Personal Data Classification Test — GDPR Art. 4(1)
Classifies personal vs non-personal data per GDPR Art. 4(1) definition test with decision tree for borderline cases. References Breyer v Germany CJEU C-582/14 dynamic IP ruling and WP29 Opinion 4/2007. Keywords: personal data, GDPR Art 4, data classification, Breyer ruling, identifiability test, PII.
Personal Data Classification Test — GDPR Art. 4(1)
Overview
Article 4(1) of the GDPR defines personal data as "any information relating to an identified or identifiable natural person ('data subject')." This definition is deliberately broad and technology-neutral. The European Court of Justice in Breyer v Bundesrepublik Deutschland (C-582/14, 19 October 2016) confirmed that even dynamic IP addresses can constitute personal data when the controller has legal means to obtain additional information enabling identification. This skill provides a systematic decision framework for classifying data elements as personal, non-personal, or borderline requiring contextual assessment.
Legal Foundation
Art. 4(1) — Four Constituent Elements
Personal data exists when ALL four elements are satisfied:
| Element | Definition | Assessment Criteria |
|---|---|---|
| Any information | No restriction on nature, content, or format of information | Includes objective facts (age, blood type) and subjective assessments (credit rating, performance review). Covers all formats: text, image, audio, biometric, metadata, behavioural |
| Relating to | Information must have a content, purpose, or result link to the individual | Content link: information is about the person. Purpose link: information is used to evaluate or influence the person. Result link: processing has an impact on the person's rights or interests |
| Identified or identifiable | The person is or can be distinguished from all other persons | Identified: directly singled out. Identifiable: can be singled out by using additional data, taking into account all means reasonably likely to be used |
| Natural person | Living human being, not legal entities or deceased persons | Excludes companies, government bodies, associations. Member State law may extend protections to deceased persons (e.g., Italy extends to 20 years post-mortem) |
Recital 26 — "Reasonably Likely" Test for Identifiability
To determine whether a natural person is identifiable, account should be taken of all the means reasonably likely to be used, such as singling out, either by the controller or by another person to identify the natural person directly or indirectly. The assessment must consider:
- All objective factors: cost of identification, time required, available technology at the time of processing, and technological developments anticipated during the retention period
- All means reasonably likely: not limited to means the controller currently possesses — includes means any third party might reasonably employ
- Dynamic assessment: what is not identifiable today may become identifiable as technology evolves or datasets are linked
The Breyer Ruling — CJEU C-582/14
Facts
Patrick Breyer challenged the German Federal Government's practice of storing dynamic IP addresses of visitors to government websites. Germany argued that dynamic IP addresses were not personal data because the website operator could not identify visitors without additional data held by the internet service provider (ISP).
Holding
The CJEU ruled that dynamic IP addresses constitute personal data for the website operator when:
- The operator has legal means available to obtain additional identifying information from a third party (the ISP)
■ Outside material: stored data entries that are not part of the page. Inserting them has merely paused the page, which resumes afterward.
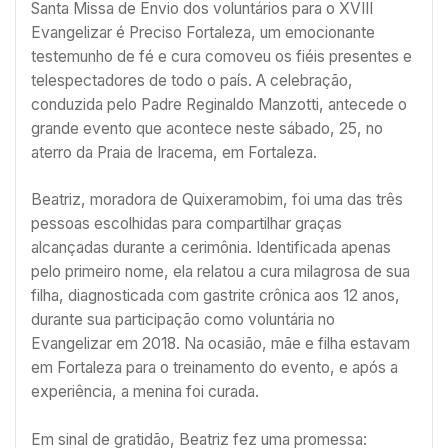
Santa Missa de Envio dos voluntários para o XVIII
Evangelizar é Preciso Fortaleza, um emocionante
testemunho de fé e cura comoveu os fiéis presentes e
telespectadores de todo o país. A celebração,
conduzida pelo Padre Reginaldo Manzotti, antecede o
grande evento que acontece neste sábado, 25, no
aterro da Praia de Iracema, em Fortaleza.
Beatriz, moradora de Quixeramobim, foi uma das três
pessoas escolhidas para compartilhar graças
alcançadas durante a cerimônia. Identificada apenas
pelo primeiro nome, ela relatou a cura milagrosa de sua
filha, diagnosticada com gastrite crônica aos 12 anos,
durante sua participação como voluntária no
Evangelizar em 2018. Na ocasião, mãe e filha estavam
em Fortaleza para o treinamento do evento, e após a
experiência, a menina foi curada.
Em sinal de gratidão, Beatriz fez uma promessa:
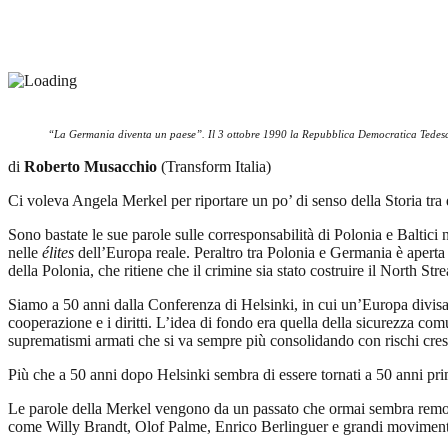
“La Germania diventa un paese”. Il 3 ottobre 1990 la Repubblica Democratica Tedesca
di
Roberto Musacchio
(Transform Italia)
Ci voleva Angela Merkel per riportare un po’ di senso della Storia tra
Sono bastate le sue parole sulle corresponsabilità di Polonia e Baltici
nelle
élites
dell’Europa reale. Peraltro tra Polonia e Germania è aperta 
della Polonia, che ritiene che il crimine sia stato costruire il North Str
Siamo a 50 anni dalla Conferenza di Helsinki, in cui un’Europa divisa 
cooperazione e i diritti. L’idea di fondo era quella della sicurezza comu
suprematismi armati che si va sempre più consolidando con rischi cresc
Più che a 50 anni dopo Helsinki sembra di essere tornati a 50 anni pr
Le parole della Merkel vengono da un passato che ormai sembra remotis
come Willy Brandt, Olof Palme, Enrico Berlinguer e grandi movimenti 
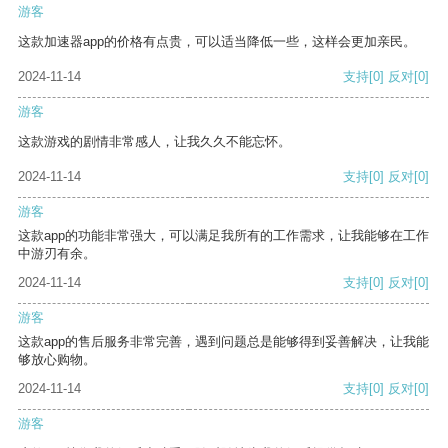
游客
这款加速器app的价格有点贵，可以适当降低一些，这样会更加亲民。
2024-11-14
支持
[0]
反对
[0]
游客
这款游戏的剧情非常感人，让我久久不能忘怀。
2024-11-14
支持
[0]
反对
[0]
游客
这款app的功能非常强大，可以满足我所有的工作需求，让我能够在工作
中游刃有余。
2024-11-14
支持
[0]
反对
[0]
游客
这款app的售后服务非常完善，遇到问题总是能够得到妥善解决，让我能
够放心购物。
2024-11-14
支持
[0]
反对
[0]
游客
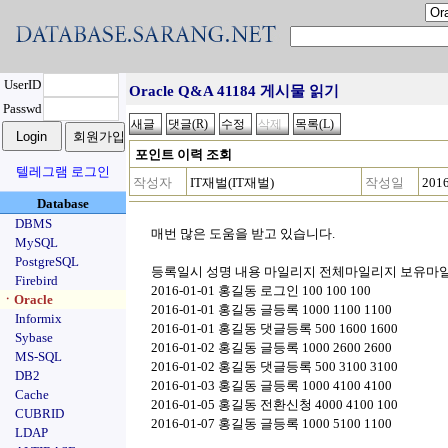
UserID
Oracle Q&A 41184 게시물 읽기
Passwd
포인트 이력 조회
텔레그램 로그인
작성자
IT재벌(IT재벌)
작성일
2016
Database
DBMS
매번 많은 도움을 받고 있습니다.
MySQL
PostgreSQL
등록일시 성명 내용 마일리지 전체마일리지 보유마
Firebird
2016-01-01 홍길동 로그인 100 100 100
ㆍOracle
2016-01-01 홍길동 글등록 1000 1100 1100
Informix
2016-01-01 홍길동 댓글등록 500 1600 1600
Sybase
2016-01-02 홍길동 글등록 1000 2600 2600
MS-SQL
2016-01-02 홍길동 댓글등록 500 3100 3100
DB2
2016-01-03 홍길동 글등록 1000 4100 4100
Cache
2016-01-05 홍길동 전환신청 4000 4100 100
CUBRID
2016-01-07 홍길동 글등록 1000 5100 1100
LDAP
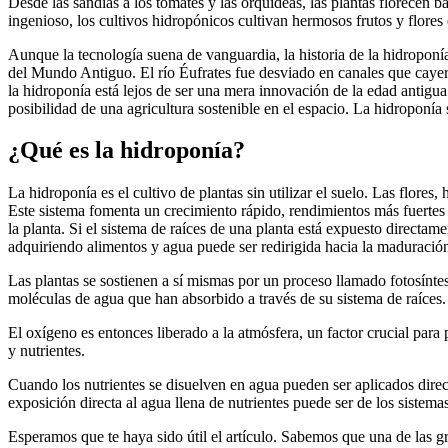
Desde las sandías a los tomates y las orquídeas, las plantas florecen
ingenioso, los cultivos hidropónicos cultivan hermosos frutos y flores
Aunque la tecnología suena de vanguardia, la historia de la hidroponí
del Mundo Antiguo. El río Éufrates fue desviado en canales que cayero
la hidroponía está lejos de ser una mera innovación de la edad antigu
posibilidad de una agricultura sostenible en el espacio. La hidroponí
¿Qué es la hidroponía?
La hidroponía es el cultivo de plantas sin utilizar el suelo. Las flores
Este sistema fomenta un crecimiento rápido, rendimientos más fuertes 
la planta. Si el sistema de raíces de una planta está expuesto directame
adquiriendo alimentos y agua puede ser redirigida hacia la maduración d
Las plantas se sostienen a sí mismas por un proceso llamado fotosíntesis
moléculas de agua que han absorbido a través de su sistema de raíces.
El oxígeno es entonces liberado a la atmósfera, un factor crucial para p
y nutrientes.
Cuando los nutrientes se disuelven en agua pueden ser aplicados dire
exposición directa al agua llena de nutrientes puede ser de los sistema
Esperamos que te haya sido útil el artículo. Sabemos que una de las g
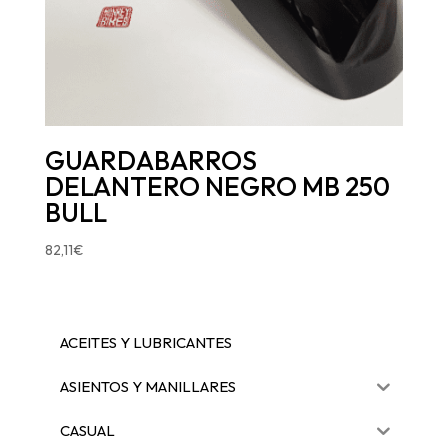
GUARDABARROS
DELANTERO NEGRO MB 250
BULL
82,11
€
ACEITES Y LUBRICANTES
ASIENTOS Y MANILLARES
CASUAL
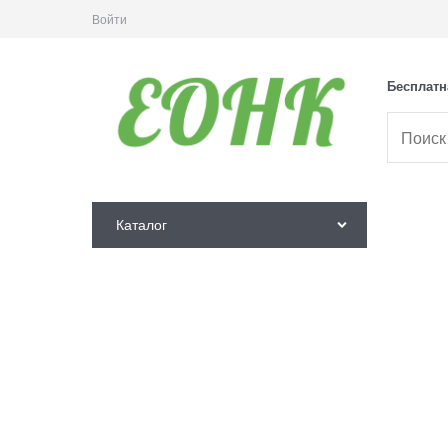
Войти
Бесплатн
Каталог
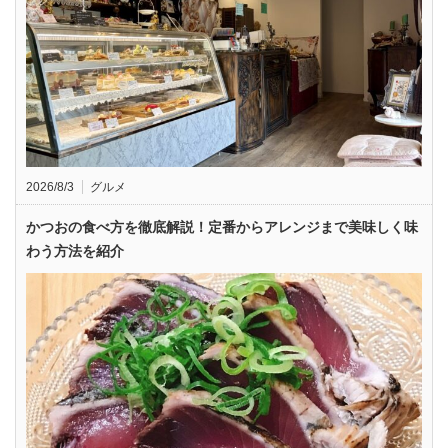
2026/8/3
グルメ
かつおの食べ方を徹底解説！定番からアレンジまで美味しく味
わう方法を紹介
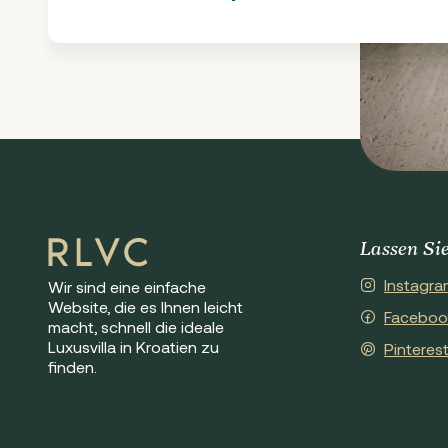
Lassen Sie
Instagra
Wir sind eine einfache
Website, die es Ihnen leicht
Faceboo
macht, schnell die ideale
Luxusvilla in Kroatien zu
Pinteres
finden.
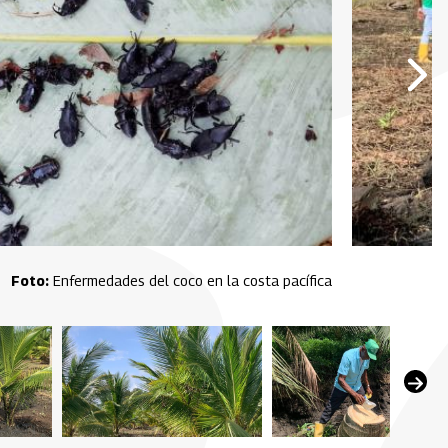
Enfermedades del coco en la costa pacífica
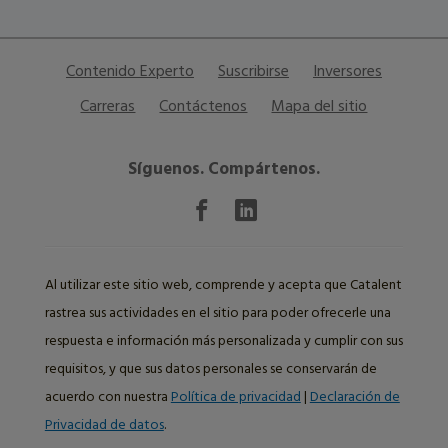
Contenido Experto
Suscribirse
Inversores
Carreras
Contáctenos
Mapa del sitio
Síguenos. Compártenos.
Al utilizar este sitio web, comprende y acepta que Catalent
rastrea sus actividades en el sitio para poder ofrecerle una
respuesta e información más personalizada y cumplir con sus
requisitos, y que sus datos personales se conservarán de
acuerdo con nuestra
Política de privacidad
|
Declaración de
Privacidad de datos
.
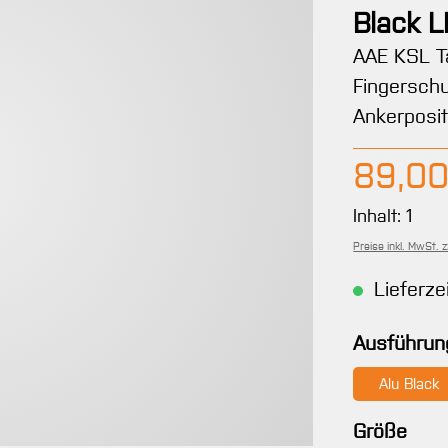
Black L
AAE KSL Ta
Fingersch
Ankerposit
Regulärer 
89,00
Inhalt:
1
Preise inkl. MwSt. 
Lieferze
Ausführun
Alu Black
aus
Größe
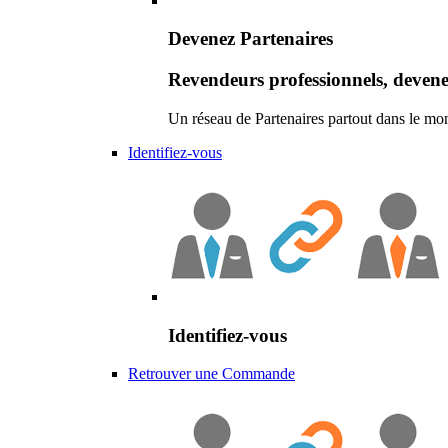
Devenez Partenaires
Revendeurs professionnels, devene
Un réseau de Partenaires partout dans le mo
Identifiez-vous
Identifiez-vous
Retrouver une Commande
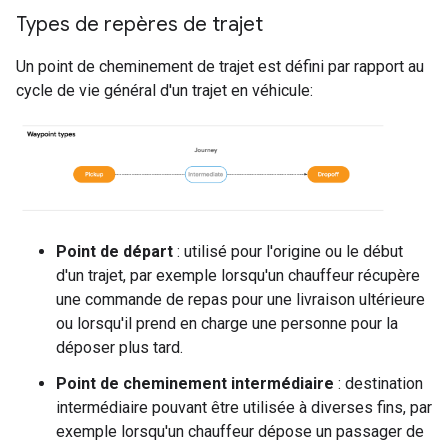
Types de repères de trajet
Un point de cheminement de trajet est défini par rapport au
cycle de vie général d'un trajet en véhicule:
Point de départ
: utilisé pour l'origine ou le début
d'un trajet, par exemple lorsqu'un chauffeur récupère
une commande de repas pour une livraison ultérieure
ou lorsqu'il prend en charge une personne pour la
déposer plus tard.
Point de cheminement intermédiaire
: destination
intermédiaire pouvant être utilisée à diverses fins, par
exemple lorsqu'un chauffeur dépose un passager de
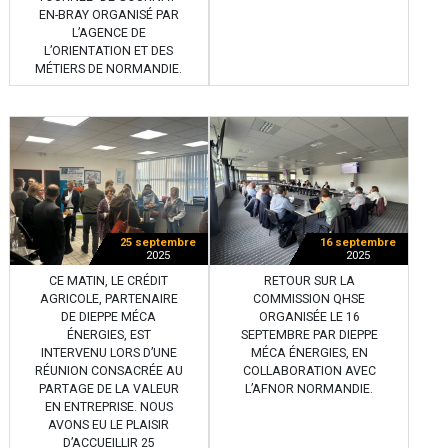
EN-BRAY ORGANISÉ PAR
L’AGENCE DE
L’ORIENTATION ET DES
MÉTIERS DE NORMANDIE.
25 septembre
16 septembre
2025
2025
CE MATIN, LE CRÉDIT
RETOUR SUR LA
AGRICOLE, PARTENAIRE
COMMISSION QHSE
DE DIEPPE MÉCA
ORGANISÉE LE 16
ÉNERGIES, EST
SEPTEMBRE PAR DIEPPE
INTERVENU LORS D’UNE
MÉCA ÉNERGIES, EN
RÉUNION CONSACRÉE AU
COLLABORATION AVEC
PARTAGE DE LA VALEUR
L’AFNOR NORMANDIE.
EN ENTREPRISE. NOUS
AVONS EU LE PLAISIR
D’ACCUEILLIR 25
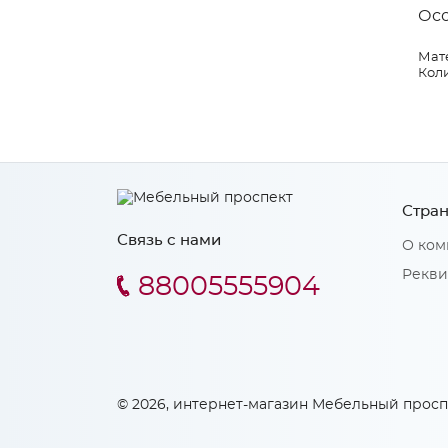
Ос
Мат
Коли
Стран
Связь с нами
О ком
Рекви
88005555904
© 2026, интернет-магазин Мебельный просп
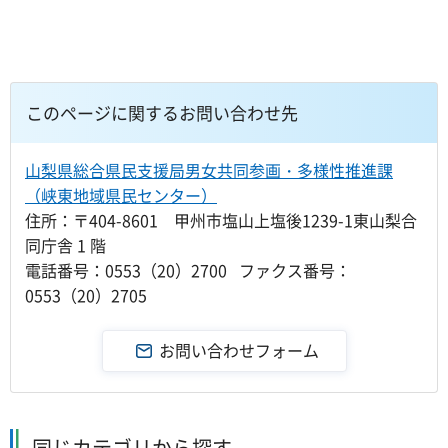
このページに関するお問い合わせ先
山梨県総合県民支援局男女共同参画・多様性推進課
（峡東地域県民センター）
住所：〒404-8601 甲州市塩山上塩後1239-1東山梨合
同庁舎 1 階
電話番号：0553（20）2700 ファクス番号：
0553（20）2705
同じカテゴリから探す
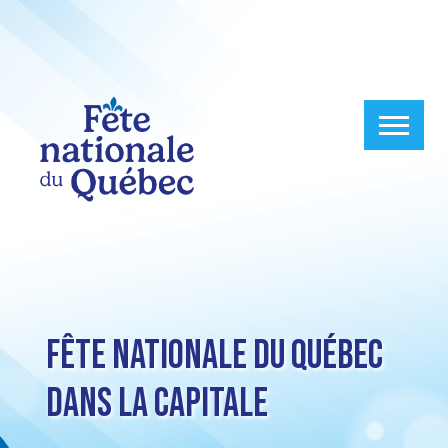
Fête nationale du Québec
dans la capitale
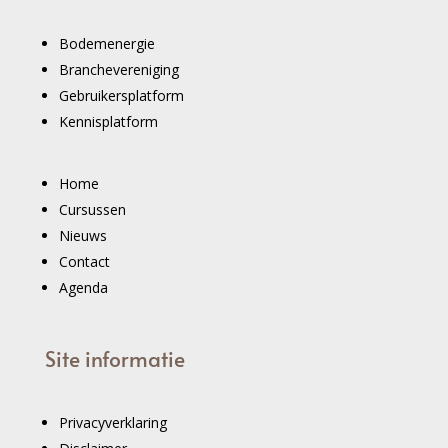
Bodemenergie
Branchevereniging
Gebruikersplatform
Kennisplatform
Home
Cursussen
Nieuws
Contact
Agenda
Site informatie
Privacyverklaring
- Identification does not require disproportionate effort in terms of time, cost, or labour
- The means are reasonably likely to be used — not merely theoretical
Key Legal Principles Established
- Relative approach to identifiability: Personal data status is assessed relative to each controller's circumstances, not in the abstract
- Legal means suffice: The controller need not currently possess the identifying data; having legal channels to obtain it is sufficient
- Third-party knowledge counts: Information held by third parties must be considered if the controller has lawful means of access
- Broad interpretation: The CJEU confirmed the GDPR's (then Directive 95/46/EC's) intent to apply broadly to protect fundamental rights
Practical Impact
After Breyer, the following are presumptively personal data for most controllers:
- Dynamic and static IP addresses
- Device fingerprints and browser fingerprints
- Cookie identifiers and advertising IDs
- MAC addresses when combined with network access logs
- Pseudonymised datasets where re-identification keys exist or are obtainable
Decision Tree for Personal Data Classification
Stage 1: Is the Data About a Natural Person?
Data Element
│
├── About a living natural person? ──► YES → Go to Stage 2
│
├── About a deceased person? ──► Check Member State law (may still be protected)
│
├── About a legal entity only? ──► NOT personal data under GDPR
│ (but may contain personal data of individuals within,
│ e.g., sole trader name = personal data)
│
└── About an anonymous aggregate? ──► Go to Stage 3 (verify truly anonymous)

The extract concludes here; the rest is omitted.